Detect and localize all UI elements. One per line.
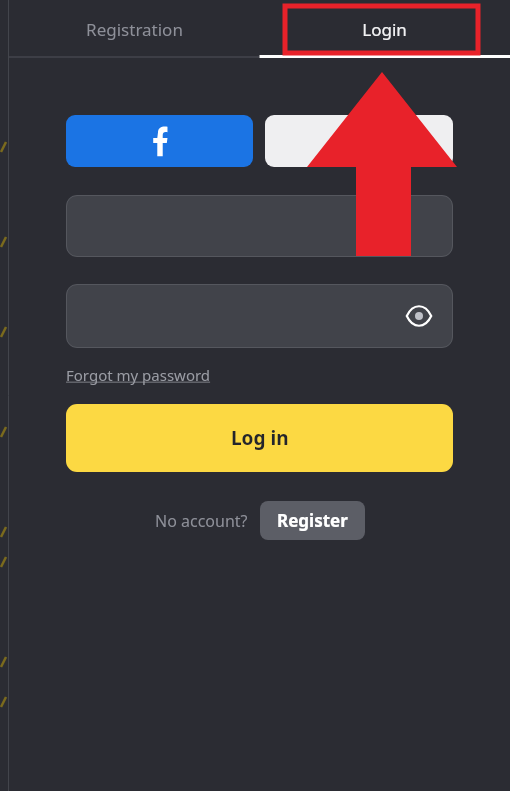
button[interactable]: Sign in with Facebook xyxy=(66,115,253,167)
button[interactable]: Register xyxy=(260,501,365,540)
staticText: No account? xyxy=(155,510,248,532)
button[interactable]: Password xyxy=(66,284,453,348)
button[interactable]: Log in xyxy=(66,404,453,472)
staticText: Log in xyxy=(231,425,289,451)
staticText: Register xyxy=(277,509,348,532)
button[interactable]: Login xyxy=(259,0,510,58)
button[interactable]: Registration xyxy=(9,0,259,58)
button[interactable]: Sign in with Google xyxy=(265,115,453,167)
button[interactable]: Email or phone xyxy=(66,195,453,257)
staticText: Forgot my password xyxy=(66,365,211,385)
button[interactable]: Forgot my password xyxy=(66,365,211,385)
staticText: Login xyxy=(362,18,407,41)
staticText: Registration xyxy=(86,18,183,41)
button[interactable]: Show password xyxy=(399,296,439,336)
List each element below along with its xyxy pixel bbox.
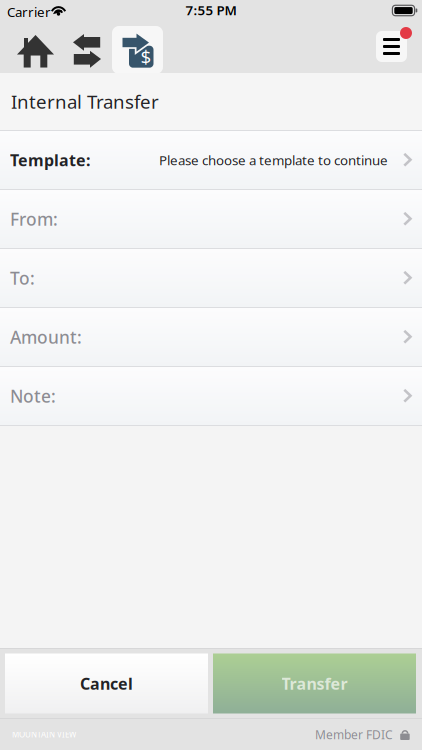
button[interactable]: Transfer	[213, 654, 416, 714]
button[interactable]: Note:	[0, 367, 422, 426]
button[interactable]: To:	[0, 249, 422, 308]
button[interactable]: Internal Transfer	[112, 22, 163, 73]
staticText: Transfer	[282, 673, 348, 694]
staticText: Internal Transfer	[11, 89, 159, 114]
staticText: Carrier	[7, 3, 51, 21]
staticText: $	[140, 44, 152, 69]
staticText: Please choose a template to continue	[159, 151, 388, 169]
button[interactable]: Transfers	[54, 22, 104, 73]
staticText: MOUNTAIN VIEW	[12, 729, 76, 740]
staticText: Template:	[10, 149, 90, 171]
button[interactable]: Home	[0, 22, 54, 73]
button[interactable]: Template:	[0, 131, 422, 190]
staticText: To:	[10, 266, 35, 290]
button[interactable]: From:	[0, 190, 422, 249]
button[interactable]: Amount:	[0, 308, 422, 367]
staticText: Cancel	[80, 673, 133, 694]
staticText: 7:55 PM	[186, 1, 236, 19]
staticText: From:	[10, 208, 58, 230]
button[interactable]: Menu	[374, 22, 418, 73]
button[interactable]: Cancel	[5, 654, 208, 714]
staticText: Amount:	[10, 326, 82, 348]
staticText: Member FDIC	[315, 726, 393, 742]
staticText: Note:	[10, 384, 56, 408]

• **What to work on**
In the material above, find every line with the word "Internal" and show it.

• **Completed task**
button[interactable]: Internal Transfer	[112, 22, 163, 73]
staticText: Internal Transfer	[11, 89, 159, 114]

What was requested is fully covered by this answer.